Ferdinand Piëch führte Bugatti zurück an die Spitze des Automobilbaus
Sein Ansatz: Bugatti zurück an jene Stelle zu führen, wo sie zu ihrer Hochblüte in den Zwanziger- und Dreißigerjahren war – an die automobile Weltspitze. Die bekannten historischen Werte - Design, Kreativität, Elite-Bewusstsein - wollte Ferdinand Piëch weiter anheben. Dazu gehörten auch Leistung und Leistungsgewicht. Mit der vierten Designstudie waren Piëch und Bugatti ungefähr dort, wo sie hinwollten: Die klassische Eleganz eines Atalante in die Moderne zu transportieren und das Modell technisch optimal auszustatten. Für ihn hieß das: Mindestens 1.000 PS, mindestens 400 km/h Höchstgeschwindigkeit und die Möglichkeit, von der Rennstrecke direkt zur Oper zu fahren, ohne sich schämen zu müssen.
Das erste serienfertige Modell, das den außergewöhnlichen Anforderungen entsprechen sollte, benötigte ein paar Jahre Vorlauf. Bugatti begab sich auf technisches Neuland. Den ersten Prototyp des neuen Hypersportwagens zeigte Bugatti im Herbst 1998 auf dem Pariser Autosalon, ein Jahr später folgt auf der IAA in Frankfurt ein Mittelmotor-Coupé.

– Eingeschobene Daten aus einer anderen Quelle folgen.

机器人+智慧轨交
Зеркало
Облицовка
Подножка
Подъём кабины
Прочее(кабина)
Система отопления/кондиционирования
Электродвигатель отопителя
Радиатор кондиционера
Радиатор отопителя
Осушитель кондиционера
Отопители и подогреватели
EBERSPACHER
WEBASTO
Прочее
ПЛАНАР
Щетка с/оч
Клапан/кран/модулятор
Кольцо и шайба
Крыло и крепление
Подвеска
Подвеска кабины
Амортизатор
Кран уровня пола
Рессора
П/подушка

Nur ein halbes Jahr später präsentierte die französische Luxusmarke die Studie 18/4 Veyron, benannt nach dem Rennfahrer Pierre Veyron, der 1939 auf einem Bugatti in Le Mans gewonnen hat. „Ich habe noch nie ein Auto gesehen, das zugleich so aufregend sinnlich und so kompromisslos sportlich ist und daher ideal zur Renaissance von Bugatti passt“, schreibt er in seiner Biografie. Er hatte wie so oft recht. Mit dem ersten Chiron 16/4 kratzt Bugatti an der Grenze der Physik, setzt die Anforderungen Piëchs perfekt um.

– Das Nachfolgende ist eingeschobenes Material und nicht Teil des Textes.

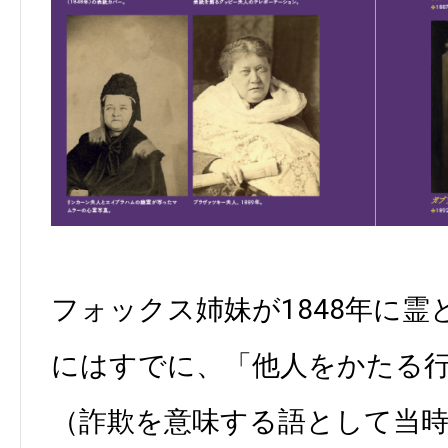
フォックス姉妹が1848年に
にはすでに、「他人をかたる行為（
（詐欺を意味する語として当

„Ferdinand Piëch ist unmittelbar mit dem Erfolg von Bugatti verknüpft. Unsere modernen Hypersportwagen stehen nicht nur in der langen Tradition Ettore Bugattis, sondern sind auch ein Vermächtnis Piëchs herausragende Leistung. Wir verbeugen uns vor seiner Kreativität und Genialität. Unser Mitgefühl gilt seiner Familie“, sagt Stephan Winkelmann.
In stiller Trauer
Die Mitarbeiter der Bugatti Automobile S.A.S.